Exercise goal: Make an exact copy of the listing below. Pictures stay out of it.
——
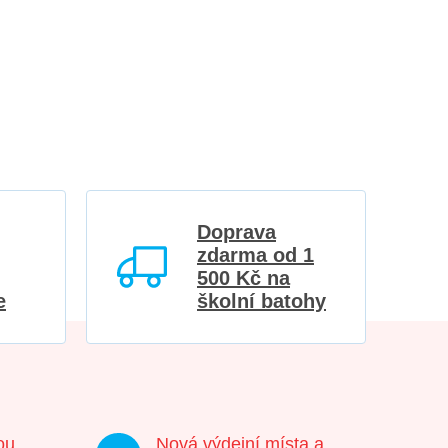
Doprava
zdarma od 1
500 Kč na
e
školní batohy
ou
Nová výdejní místa a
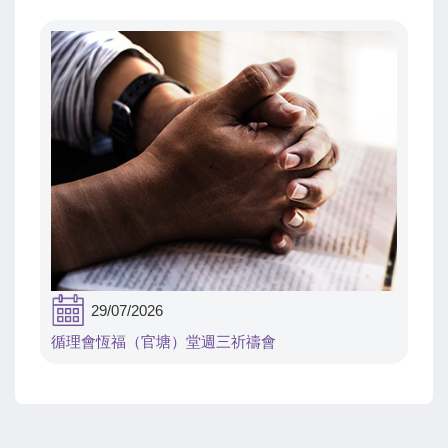
29/07/2026
循理會恆福（官塘）堂週三祈禱會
——
Written response:
Doprava
zdarma od 1
500 Kč na
e
školní batohy
ou
Nová výdejní místa a
29/07/2026
循理會恆福（官塘）堂週三祈禱會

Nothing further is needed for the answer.